Als Harriet Brown klar wurde, dass ihre Tochter Kitty an Magersucht leidet, las die Journalistin alles, was sie an relevanter Literatur bekommen konnte, angefangen mit Hilde Bruchs Klassiker „Der goldene Käfig“ von 1978. „Bruch stellte Magersüchtige als aufmerksamkeitssuchend, manipulativ und bewusst selbstzerstörerisch dar“, schreibt Brown. Und sie vertrat die Auffassung, dass eine krankhafte Mutter-Kind-Beziehung Ursache der späteren Essstörung sei.

Brown wollte und konnte das nicht glauben. Je mehr sie las, umso schlechter fühlte sich die zweifache Mutter. Die FBT nahm ihr die Schuldgefühle. Psychiater Le Grange sagt, bei dysfunktionalen Phänomenen in Familien mit einem magersüchtigen Kind wie extremer Kontrolle und Angst handele es sich meist nicht um das normale Familienleben. Die Essstörung habe das Gebilde erst aus dem Gleichgewicht gebracht. In der familienbasierten Therapie würden die Eltern als wichtiges Element bei der erfolgreichen Behandlung ihrer Kinder angesehen.

Es gibt insgesamt nur sehr wenige kontrollierte klinische Studien über die Behandlung von Kindern und Jugendlichen mit Magersucht. Was die FBT angeht, konnte in diversen Erhebungen aber gezeigt werden, dass sie vor allem zur Erstbehandlung erfolgreicher ist als traditionelle Methoden. Eine Studie, deren Ergebnisse 2010 im Fachblatt der American Medical Association veröffentlicht wurden, zeigt, dass die FBT einer Therapie mit Einzelgesprächen und Fokus auf zugrundeliegende Probleme langfristig signifikant überlegen ist.
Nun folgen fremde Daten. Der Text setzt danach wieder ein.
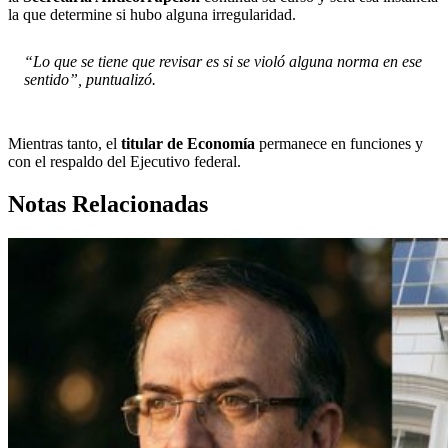
la que determine si hubo alguna irregularidad.
“Lo que se tiene que revisar es si se violó alguna norma en ese
sentido”, puntualizó.
Mientras tanto, el
titular de Economía
permanece en funciones y
con el respaldo del Ejecutivo federal.
Notas Relacionadas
Bis zu 90 Prozent der Patienten hätten fünf Jahre nach Therapieende ein normales Gewicht gehabt. Vor allem junge Patienten benötigten nicht mehr als 20 Therapiesitzungen über einen Zeitraum von maximal einem Jahr. Allerdings sind die Stichproben der Studien relativ klein. Und die FBT verlangt den Betroffenen viel ab.

Beim Maudsley-Ansatz kontrollieren die Familien das refeeding, also das Wiederauffüttern. Brown, deren Tochter mit 14 erkrankte und bald auf die Intensivstation musste, sagt über den ersten Behandlungstag: „Damit begann das schlimmste Jahr, das wir alle je erlebt hatten.“ Sie, ihr Mann, Kittys jüngere Schwester und nicht zuletzt Kitty selbst.